Joshua Swirsky acted for the local authority in R(F) v Manchester City Council. The council had carried out an age assessment on a young man from Guinea and concluded he was 20 years old rather than his claimed age of 17. He did not challenge the age assessment by way of judicial review, though his solicitors had written a pre-action protocol letter. 

F was seeking asylum in the UK. He claimed he was in fear of his life from his father and other family members because he had changed his religion. Instead of challenging the original age assessment F obtained a court order from Conakry (the Guinean capital) containing a declaration of his date of birth. He presented this together with further evidence from a youth worker and someone else who knew him and asked the council to re-assess his age.

 The local authority declined to do so on the basis that the evidence from Conakry was unreliable. The Guinean court order said on its face that the application had been made by the father who F was in fear of.

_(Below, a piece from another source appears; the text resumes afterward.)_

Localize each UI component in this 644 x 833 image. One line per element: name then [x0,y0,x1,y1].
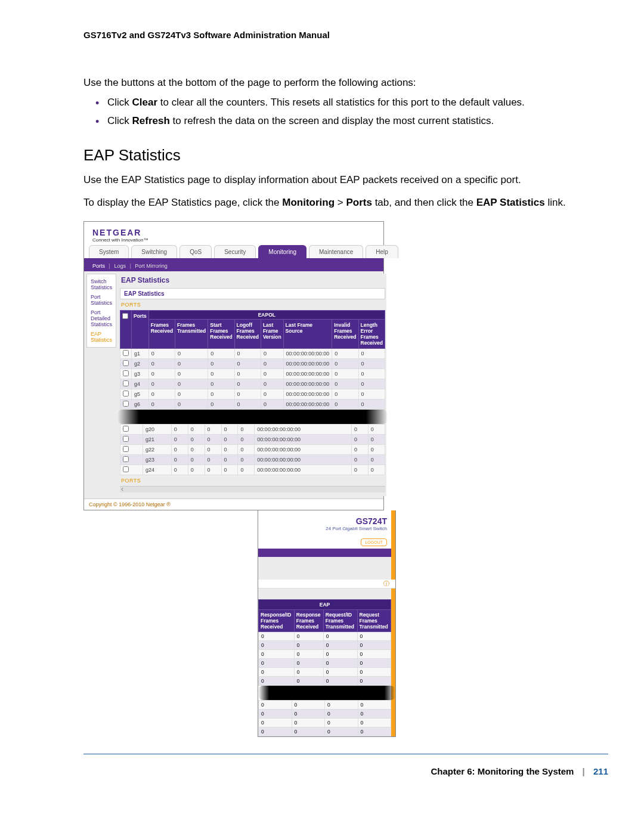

A subsequent statement from F’s priest was to the effect that it was the priest who had obtained the court order. The council also formed the view that the further evidence from a youth worker and friend would not have lead it to reach a ‘significantly different conclusion’ as regards F’s age, a test that derived from the ADCS Guidance.

F sought judicial review of this decision. He argued that it was Wednesbury unreasonable of the council to reject this further evidence without carrying out a full re-assessment and/or referring the court order to the Home Office for verification in accordance with the Joint Working Guidance. Alternatively F made a renewed application for permission for a factual determination of his case before the Upper Tribunal.

Julian Knowles J rejected the claim for judicial review and refused the renewed application for permission. He held that it was a rational response that the council was entitled to make to reject the court order given its inconsistency with F’s case as to why he came to the UK. When the local authority was not challenging the veracity of the court order but rather the basis upon which it had been obtained, there was no purpose in sending the document to the Home Office for verification. The judge went on to find that on these facts the threshold for a factual challenge was not met and, in any event, F was out of time for challenging the original age assessment.